5. Anti-inflammatory Lifestyle Factors

• Prioritize sleep, manage stress, and exercise regularly — all shown to improve gut barrier integrity and lower LPS burden.

📘 Summary

Lipopolysaccharide (LPS) is not merely a bacterial by-product — it is a potent inflammatory driver capable of perpetuating chronic inflammation, joint pain, immune dysregulation, and tissue damage.

Leaky gut and leaky gums are major modern sources of LPS exposure, linking oral and gut health directly to inflammatory arthritis, metabolic disease, and cardiovascular risk.

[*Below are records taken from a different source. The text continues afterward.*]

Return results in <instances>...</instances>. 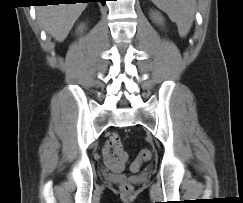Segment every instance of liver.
Segmentation results:
<instances>
[{
  "mask_svg": "<svg viewBox=\"0 0 243 203\" xmlns=\"http://www.w3.org/2000/svg\"><path fill=\"white\" fill-rule=\"evenodd\" d=\"M86 6V3L38 6L37 20L57 41L62 42Z\"/></svg>",
  "mask_w": 243,
  "mask_h": 203,
  "instance_id": "1",
  "label": "liver"
}]
</instances>
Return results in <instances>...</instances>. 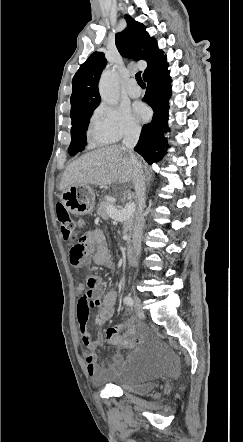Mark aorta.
<instances>
[{
	"label": "aorta",
	"instance_id": "1",
	"mask_svg": "<svg viewBox=\"0 0 243 442\" xmlns=\"http://www.w3.org/2000/svg\"><path fill=\"white\" fill-rule=\"evenodd\" d=\"M99 93L102 100L110 105H116L119 101L118 78L114 71H105L100 78Z\"/></svg>",
	"mask_w": 243,
	"mask_h": 442
}]
</instances>
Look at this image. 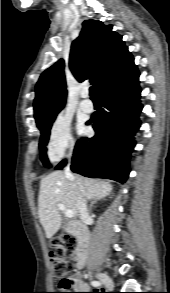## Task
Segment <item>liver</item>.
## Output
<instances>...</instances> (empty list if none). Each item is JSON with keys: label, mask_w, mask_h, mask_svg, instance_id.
I'll return each mask as SVG.
<instances>
[{"label": "liver", "mask_w": 170, "mask_h": 293, "mask_svg": "<svg viewBox=\"0 0 170 293\" xmlns=\"http://www.w3.org/2000/svg\"><path fill=\"white\" fill-rule=\"evenodd\" d=\"M74 188L63 171H54L40 182L38 197V215L46 237L51 238L61 226V214L58 204L79 216L76 197L83 199H101L110 194L112 185L105 181L94 180L80 175L73 176Z\"/></svg>", "instance_id": "1"}]
</instances>
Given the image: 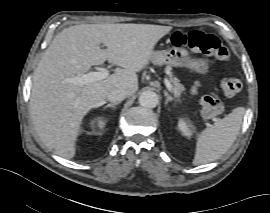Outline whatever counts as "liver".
I'll use <instances>...</instances> for the list:
<instances>
[{"label":"liver","mask_w":270,"mask_h":213,"mask_svg":"<svg viewBox=\"0 0 270 213\" xmlns=\"http://www.w3.org/2000/svg\"><path fill=\"white\" fill-rule=\"evenodd\" d=\"M170 26L149 24H81L58 33L44 52L33 76L30 114L43 143L66 159L75 156V143L84 116L121 89L138 90L137 72L144 69L157 42ZM100 43L107 48L101 49ZM106 60L120 66L103 80L83 86L67 83Z\"/></svg>","instance_id":"1"}]
</instances>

Importantly, LPS burden depends not only on barrier integrity, but also on the abundance of LPS-producing bacteria. Reducing pathogenic microbial load while supporting a resilient, diverse microbiome may help lower inflammatory signalling — even when minor permeability is present.

Strategies that support gut and oral barriers, promote microbiome balance, and limit LPS exposure help reduce inflammation at its root and improve outcomes across a range of chronic inflammatory conditions.

As part of my my own daily protocols, I apply techniques that support microbial balance and reduce LPS burden.